= About this exercise =
Give the line with "просят что-то спросить, или что-то разжевать" again, along with every line below it to the end of the records, word for word.

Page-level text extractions
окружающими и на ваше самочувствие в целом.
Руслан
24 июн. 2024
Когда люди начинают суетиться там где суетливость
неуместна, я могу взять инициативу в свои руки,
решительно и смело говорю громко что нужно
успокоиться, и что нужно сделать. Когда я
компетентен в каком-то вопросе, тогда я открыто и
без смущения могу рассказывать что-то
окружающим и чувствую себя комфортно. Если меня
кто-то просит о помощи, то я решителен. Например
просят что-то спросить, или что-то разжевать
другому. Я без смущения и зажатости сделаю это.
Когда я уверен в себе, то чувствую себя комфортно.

= Written response =
просят что-то спросить, или что-то разжевать
другому. Я без смущения и зажатости сделаю это.
Когда я уверен в себе, то чувствую себя комфортно.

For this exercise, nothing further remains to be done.